Hardly yet of age, he served under the banner of Sten Sture against King Christian, and was one of six hostages sent to the King when he asked an interview of the Swedish leader. But Christian stayed away from the meeting and carried the hostages off to Denmark against his plighted faith. There Gustav was held prisoner a year. All that winter rumors of great armaments against Sweden filled the land. He heard the young bloods from the court prate about bending the stiff necks in the country across the Sound, and watched them throw dice for Swedish castles and Swedish women,—part of the loot when his fatherland should be laid under the yoke. Ready to burst with anger and grief, he sat silent at their boasts. In the spring he escaped, disguised as a cattle-herder, and made his way to Luebeck, where he found refuge in the house of the wealthy merchant Kort König.
They soon heard in Denmark where he was, and the King sent letters demanding his surrender; but the burghers of the Hanse town hated Christian with cause, and would not give him up. Then came Gustav’s warder who had gone bail for him in sixteen hundred gulden, and pleaded for his prisoner.
“I am not a prisoner,” was Gustav’s retort, “I am a hostage, for whom the Danish king pledged his oath and faith. If any one can prove that I was taken captive in a fight or for just cause, let him stand forth. Ambushed was I, and betrayed.” The Lübeck men thought of the plots King Christian was forever hatching against them. Now, if he succeeded in getting Sweden under his heel, their turn would come next. Better, they said, send this Gustav home to his own country, perchance he might keep the King busy there; by which they showed their good sense. His ex-keeper was packed off back home, and Gustav reached Sweden, sole passenger on a little coast-trader, on May 31, 1520. A stone marks the spot where he landed, near Kalmar; for then struck the hour of Sweden’s freedom.

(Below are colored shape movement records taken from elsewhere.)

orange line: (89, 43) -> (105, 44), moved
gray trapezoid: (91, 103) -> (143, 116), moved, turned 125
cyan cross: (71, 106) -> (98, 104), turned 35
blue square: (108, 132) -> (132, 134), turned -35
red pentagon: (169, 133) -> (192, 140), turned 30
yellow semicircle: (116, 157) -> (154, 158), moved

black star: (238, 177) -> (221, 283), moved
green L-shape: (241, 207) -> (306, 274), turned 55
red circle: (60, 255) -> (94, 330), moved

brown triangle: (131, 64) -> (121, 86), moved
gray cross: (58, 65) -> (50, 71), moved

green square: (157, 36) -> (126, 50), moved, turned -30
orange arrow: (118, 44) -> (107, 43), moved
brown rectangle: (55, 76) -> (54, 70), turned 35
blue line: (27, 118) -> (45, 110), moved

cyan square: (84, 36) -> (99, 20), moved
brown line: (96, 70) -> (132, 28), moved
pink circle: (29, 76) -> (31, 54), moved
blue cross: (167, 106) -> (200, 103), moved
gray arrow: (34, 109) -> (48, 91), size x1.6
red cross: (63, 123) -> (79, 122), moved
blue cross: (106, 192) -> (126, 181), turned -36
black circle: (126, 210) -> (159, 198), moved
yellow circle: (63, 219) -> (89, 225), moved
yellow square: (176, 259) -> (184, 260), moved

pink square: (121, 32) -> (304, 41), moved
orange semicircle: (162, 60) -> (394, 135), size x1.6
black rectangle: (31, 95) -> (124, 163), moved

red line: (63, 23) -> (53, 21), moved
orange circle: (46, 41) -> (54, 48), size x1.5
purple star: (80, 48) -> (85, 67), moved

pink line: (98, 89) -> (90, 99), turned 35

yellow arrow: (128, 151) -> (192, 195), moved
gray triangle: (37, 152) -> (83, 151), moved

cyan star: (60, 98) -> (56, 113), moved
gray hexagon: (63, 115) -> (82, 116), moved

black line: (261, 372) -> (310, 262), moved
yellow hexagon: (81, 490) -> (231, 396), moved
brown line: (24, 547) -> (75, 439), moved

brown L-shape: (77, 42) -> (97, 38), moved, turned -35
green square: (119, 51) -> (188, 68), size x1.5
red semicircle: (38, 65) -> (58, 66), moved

But not yet for many weary months did the people hear its summons. Swedish manhood was at its lowest ebb. Stockholm was held by the widow of Sten Sture with a half-famished garrison. In Kalmar another woman, Anna Bjelke, commanded, but her men murmured, and the fall of the fortress was imminent. When Gustav Vasa, who had slipped in unseen, exhorted them to stand fast, they would have mobbed him. He left as he had come, the day before the surrender. Travelling by night, he made his way inland, finding everywhere fear and distrust. The King had promised that if they would obey him “they should never want for herring and salt,” so they told Gustav, and when he tried to put heart into them and rouse their patriotism, they took up bows and arrows and bade him be gone. Indeed, there were not wanting those who shot at him. Like a hunted deer he fled from hamlet to hamlet. Such friends as he had left advised him to throw himself upon the King’s mercy; told him of the amnesty proclaimed. But Gustav’s thoughts dwelt grimly among the Northern mountaineers whom as a boy he had bragged he would set against the tyrant. Insensibly he shaped his course toward their country.
He was with his brother-in-law, Joachim Brahe, when the King’s message bidding him to the coronation came. Gustav begged him not to go, but Brahe’s wife and children were within Christian’s reach, and he did not dare stay away. When he left, the fugitive hid in his ancestral home at Räfsnäs on lake Mälar. There one of Brahe’s men brought him news of the massacre in which his master and Gustav’s father had perished. His mother, grandmother, and sisters were dragged away to perish in Danish dungeons. On Gustav’s head the King had set a price, and spies were even then on his track.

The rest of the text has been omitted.